Outside of combat a Fighter or Monk really isn't that useful.

Grod_The_Giant
2013-07-25, 10:38 PM
Alright so it's not so much outright damage so much as locking an enemy in place to dish out damage

Outside of combat a Fighter or Monk really isn't that useful.
Exactly. A wizard can use charms, illusions, divinations, buffs-- he can do anything, really. A mundane, even someone like a rogue, just doesn't have the skill points for all that-- never mind that even epic skills tend to be outshined by low-level spells.

TheThan
2013-07-25, 10:41 PM
wizards have a HUGE toolbox that they can utilize to defeat their foes.

If they need to blast, they have blasting spells, if they need to immobilize, they can immobilize, if they need to debuff, they can debuff, if they need to summon, they can summon, if they need to spy, they can spy, if they need to buff themselves, they can buff themselves, and on and on.
you get the idea.

this gives wizards options, far more options than a warrior type can have. those options translate directly into power. since they can "counter pick" their spells to defeat whatever encounter they expect to face.

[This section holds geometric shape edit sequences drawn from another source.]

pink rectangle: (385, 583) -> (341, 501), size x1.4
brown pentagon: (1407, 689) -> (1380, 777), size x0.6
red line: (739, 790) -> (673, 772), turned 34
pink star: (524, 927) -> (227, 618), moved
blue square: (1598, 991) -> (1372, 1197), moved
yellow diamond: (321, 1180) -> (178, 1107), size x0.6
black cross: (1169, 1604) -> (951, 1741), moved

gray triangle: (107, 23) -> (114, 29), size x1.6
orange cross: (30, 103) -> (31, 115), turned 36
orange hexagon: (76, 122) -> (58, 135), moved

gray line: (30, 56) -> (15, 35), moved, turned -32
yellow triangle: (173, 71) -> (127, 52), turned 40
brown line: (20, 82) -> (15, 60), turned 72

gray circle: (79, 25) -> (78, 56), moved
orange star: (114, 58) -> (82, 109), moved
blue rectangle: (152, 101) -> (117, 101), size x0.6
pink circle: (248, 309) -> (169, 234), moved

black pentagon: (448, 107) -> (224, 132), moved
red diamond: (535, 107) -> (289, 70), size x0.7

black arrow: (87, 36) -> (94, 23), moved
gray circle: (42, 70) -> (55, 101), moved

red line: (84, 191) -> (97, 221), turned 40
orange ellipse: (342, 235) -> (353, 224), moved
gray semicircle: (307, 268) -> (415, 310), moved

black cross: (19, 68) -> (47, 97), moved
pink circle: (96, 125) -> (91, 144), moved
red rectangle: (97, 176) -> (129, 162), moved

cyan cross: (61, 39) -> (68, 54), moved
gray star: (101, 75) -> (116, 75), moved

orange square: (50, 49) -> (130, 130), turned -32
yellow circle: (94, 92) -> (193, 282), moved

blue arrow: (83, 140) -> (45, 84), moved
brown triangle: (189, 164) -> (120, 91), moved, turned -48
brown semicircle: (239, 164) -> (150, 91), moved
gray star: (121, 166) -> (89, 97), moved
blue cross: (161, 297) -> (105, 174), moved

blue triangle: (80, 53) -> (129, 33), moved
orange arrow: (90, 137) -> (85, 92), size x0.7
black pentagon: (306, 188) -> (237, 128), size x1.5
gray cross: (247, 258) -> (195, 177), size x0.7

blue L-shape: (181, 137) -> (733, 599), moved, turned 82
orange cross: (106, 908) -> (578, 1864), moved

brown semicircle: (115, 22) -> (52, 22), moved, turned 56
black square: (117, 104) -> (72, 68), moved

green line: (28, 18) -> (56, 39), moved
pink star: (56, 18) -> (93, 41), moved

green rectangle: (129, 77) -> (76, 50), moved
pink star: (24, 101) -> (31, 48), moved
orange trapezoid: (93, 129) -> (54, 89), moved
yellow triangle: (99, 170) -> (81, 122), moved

spellcasters are also the only classes in the game (3x here) that increase in power as they increase in level. Sure the fighter gets more hit points, more to hit, but he doesn't gain anything else. the wizard gains the same (at a slower rate) but also gains more spells per day, access to new spells and higher level spells slots every time he levels.

Fighters progress linearly, while wizards progress quadratically.

holywhippet
2013-07-25, 10:57 PM
It should be noted that the wizard/cleric/druid being more powerful than fighters does take time, and by time I mean levels. Generally speaking, the classes are reasonably balanced up until about level 7 more or less. After that the power difference starts to kick in at an increasing rate.

For another example, consider the cleric spell divine power. It sets their BAB to be the same as their level which is to say the same as a fighter of the same level. They also get +6 strength and bonus hit points. Then combine this with righteous might which increases strength, constitution, AC and gives you a bit of damage reduction. These two spells alone bring a cleric up to and possibly beyond the fighting skill of a fighter. Now consider that they can use a feat to extend the duration of these spells to pretty much an entire day by trading in spell turning attempts.

On top of that, those are just two spells - a cleric has even more spells available. Think cleric vs. fighter would be one on one? Not, after the cleric starts casting summoning spells. They can use spells like hold person to try to pin them in place, blade barrier to make engaging them in melee to be painful and spells like flame strike to smite them directly.

ThePhantom
2013-07-26, 12:02 AM
Primarily the ability to completely bypass encounters with a single spell. Charm Person can literally turn a tense negotiation into a tea party. Fly provides total immunity to ground-bound melee brutes. A well positioned solid fog can keep a foe out of the fight for several rounds, with no save and no spell resistance. Shivering Touch (a third-level spell) can drop an elder wyrm in one shot. Planar Binding and the like can summon outsiders every bit as powerful as other PCs.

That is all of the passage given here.